→ **YOUR INSTRUCTIONS**
Once you find a line containing the word "East" in the entries below, copy it.

→ **MATERIALS PROVIDED**
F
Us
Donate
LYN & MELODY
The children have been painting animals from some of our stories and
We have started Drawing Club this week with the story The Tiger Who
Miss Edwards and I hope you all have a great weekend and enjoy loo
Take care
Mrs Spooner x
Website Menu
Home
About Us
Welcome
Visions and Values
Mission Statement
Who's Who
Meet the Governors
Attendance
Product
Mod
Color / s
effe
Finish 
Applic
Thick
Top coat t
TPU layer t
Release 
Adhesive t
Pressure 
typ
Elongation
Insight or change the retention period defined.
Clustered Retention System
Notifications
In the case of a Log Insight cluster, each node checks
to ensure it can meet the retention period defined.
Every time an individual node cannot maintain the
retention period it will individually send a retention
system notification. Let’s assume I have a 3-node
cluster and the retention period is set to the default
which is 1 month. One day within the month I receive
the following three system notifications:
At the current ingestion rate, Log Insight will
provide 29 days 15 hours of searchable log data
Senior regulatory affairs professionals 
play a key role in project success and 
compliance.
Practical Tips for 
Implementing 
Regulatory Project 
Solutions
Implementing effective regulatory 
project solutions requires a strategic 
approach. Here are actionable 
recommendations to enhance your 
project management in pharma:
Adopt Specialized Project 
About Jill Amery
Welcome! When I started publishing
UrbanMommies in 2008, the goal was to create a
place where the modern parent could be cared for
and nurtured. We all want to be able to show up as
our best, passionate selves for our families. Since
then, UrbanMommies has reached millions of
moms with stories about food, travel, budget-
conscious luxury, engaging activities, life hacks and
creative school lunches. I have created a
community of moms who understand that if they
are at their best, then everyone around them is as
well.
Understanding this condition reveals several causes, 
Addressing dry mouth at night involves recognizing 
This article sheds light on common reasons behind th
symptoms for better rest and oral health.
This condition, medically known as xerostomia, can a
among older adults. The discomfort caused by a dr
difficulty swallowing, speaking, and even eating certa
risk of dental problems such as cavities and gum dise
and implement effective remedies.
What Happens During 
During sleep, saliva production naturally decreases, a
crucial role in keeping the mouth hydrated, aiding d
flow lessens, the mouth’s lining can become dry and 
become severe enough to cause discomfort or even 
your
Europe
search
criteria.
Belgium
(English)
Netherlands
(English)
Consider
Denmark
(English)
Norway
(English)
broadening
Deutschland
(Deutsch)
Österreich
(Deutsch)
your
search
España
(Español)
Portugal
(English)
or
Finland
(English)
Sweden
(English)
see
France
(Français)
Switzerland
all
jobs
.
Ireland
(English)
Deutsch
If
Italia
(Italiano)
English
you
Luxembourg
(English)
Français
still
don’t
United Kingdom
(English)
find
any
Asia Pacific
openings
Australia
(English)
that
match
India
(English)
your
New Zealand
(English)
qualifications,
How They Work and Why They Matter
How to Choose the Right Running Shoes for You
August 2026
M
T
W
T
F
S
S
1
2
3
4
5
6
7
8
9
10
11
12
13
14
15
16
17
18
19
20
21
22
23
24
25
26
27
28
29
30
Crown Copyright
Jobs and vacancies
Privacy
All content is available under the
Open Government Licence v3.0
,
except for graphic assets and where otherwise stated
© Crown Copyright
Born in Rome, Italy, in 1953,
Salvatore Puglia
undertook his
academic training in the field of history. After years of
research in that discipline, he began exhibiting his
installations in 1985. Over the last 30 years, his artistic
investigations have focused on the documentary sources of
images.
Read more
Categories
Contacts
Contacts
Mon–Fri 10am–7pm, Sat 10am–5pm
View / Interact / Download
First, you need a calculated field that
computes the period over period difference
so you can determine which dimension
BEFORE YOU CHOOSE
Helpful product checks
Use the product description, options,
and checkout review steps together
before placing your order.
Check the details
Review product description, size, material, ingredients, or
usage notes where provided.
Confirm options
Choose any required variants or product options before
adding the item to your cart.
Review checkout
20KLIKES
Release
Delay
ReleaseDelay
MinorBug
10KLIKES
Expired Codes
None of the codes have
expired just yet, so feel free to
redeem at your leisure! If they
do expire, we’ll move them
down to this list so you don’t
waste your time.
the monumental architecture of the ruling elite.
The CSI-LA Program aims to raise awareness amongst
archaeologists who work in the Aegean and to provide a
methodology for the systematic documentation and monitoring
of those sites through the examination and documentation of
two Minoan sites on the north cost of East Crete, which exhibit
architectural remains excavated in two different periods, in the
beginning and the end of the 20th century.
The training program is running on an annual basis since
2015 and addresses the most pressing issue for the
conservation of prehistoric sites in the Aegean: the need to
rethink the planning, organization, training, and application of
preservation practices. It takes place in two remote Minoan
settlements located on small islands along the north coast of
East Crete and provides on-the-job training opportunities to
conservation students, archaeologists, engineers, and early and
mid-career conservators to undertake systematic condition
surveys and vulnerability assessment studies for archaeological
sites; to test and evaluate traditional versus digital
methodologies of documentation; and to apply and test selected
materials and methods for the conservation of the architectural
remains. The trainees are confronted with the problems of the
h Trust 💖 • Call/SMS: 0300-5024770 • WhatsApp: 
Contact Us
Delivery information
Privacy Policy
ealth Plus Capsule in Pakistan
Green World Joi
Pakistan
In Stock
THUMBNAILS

→ **RESPONSE AREA**
two Minoan sites on the north cost of East Crete, which exhibit
East Crete and provides on-the-job training opportunities to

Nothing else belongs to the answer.